Nadi Shodana

The Nerves Calming Effect

To rest my eyes from staring too much on the screens during work, sometimes I like to look around and peculiarly, I would pick up one or two random facts in the room, for example, different breathing patterns. In a same room, some people breathe fast and shallow even though they are not working out, some people has less belly movement when breathing, and some create noises. I guess there are many reasons causing the differences, such as their body types, respiratory systems and living environments, or the effect of certain diseases or trainings. 

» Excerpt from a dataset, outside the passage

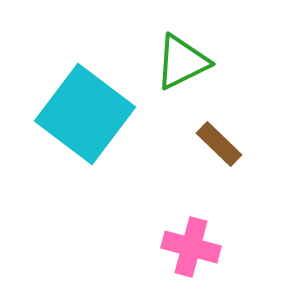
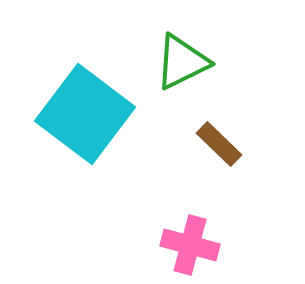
pink cross: moved 1 px left, 2 px up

Breathing is vital because the oxygen we breathe in keep us alive, we use the oxygen to create energy. One person uses about 550 litres of oxygen per day and the tiny capillaries, the smallest type of blood vessel in our body transport the oxygen to the 50 trillion cells in our body. Over the century, human understand the importance of the oxygen in our body and developed many techniques, practices or exercises to educate the generations on how to take the full advantage of the air, and one of it is pranayama in Yoga. 

In Sanskrit, pranayama is the combination of 2 words, prana (vital energy) and ayama (expansion), literally, we shall learn how to expand the flow of the energy in our body. Pranayama is the teaching of using different breathing techniques to manifest the prana of the air into every cells of our body, and to train our breathing pattern within the realm of our conscious awareness.

One way to train our breathing pattern and to have a good control of it is to practice nadi shodana, a nerves calming breathing technique. Nadi shodana enable us to learn in getting control of our breathing by elongating the length of inhalation, exhalation and retention of the breath. And by elongating the length of the breathing, we slowly maximise the use of our lung capacity, which in turns able to provide healthier amount of oxygen to all the cells in our body.   

To practice nadi shodana, sit comfortably, spine straight and body weight distributed equally on the hips and legs. Eyes close, body relax and take a few smooth, even breaths. 

Take a last smooth and even breath and exhale completely. Gently close the right nostril with right thumb and inhale through the left nostril. Inhale deeply for about 6 seconds.

As soon as the inhalation is completed, gently close the other nostril with the ring finger. Retain the breath for for about 12 seconds, or up to 24 seconds.

Keep the left nostril close and release the right thumb, begin exhaling through right nostril. Exhale slowly for about 12 seconds.  

After the exhalation and still on the right nostril, inhale deeply for about 6 seconds. Subsequently, block both nostrils and retain the breath for about 12 seconds and exhale through the left nostril for about 12 seconds.

Continue the breathing cycles for 10 minutes and finish the pranayama practice with three resting breaths through both nostrils and feel the calming effect.

The advantage of practicing nadi shodana is to help calming the nerves, or the astral energy tubes (nadis), as well as to reduce the soreness of the muscles.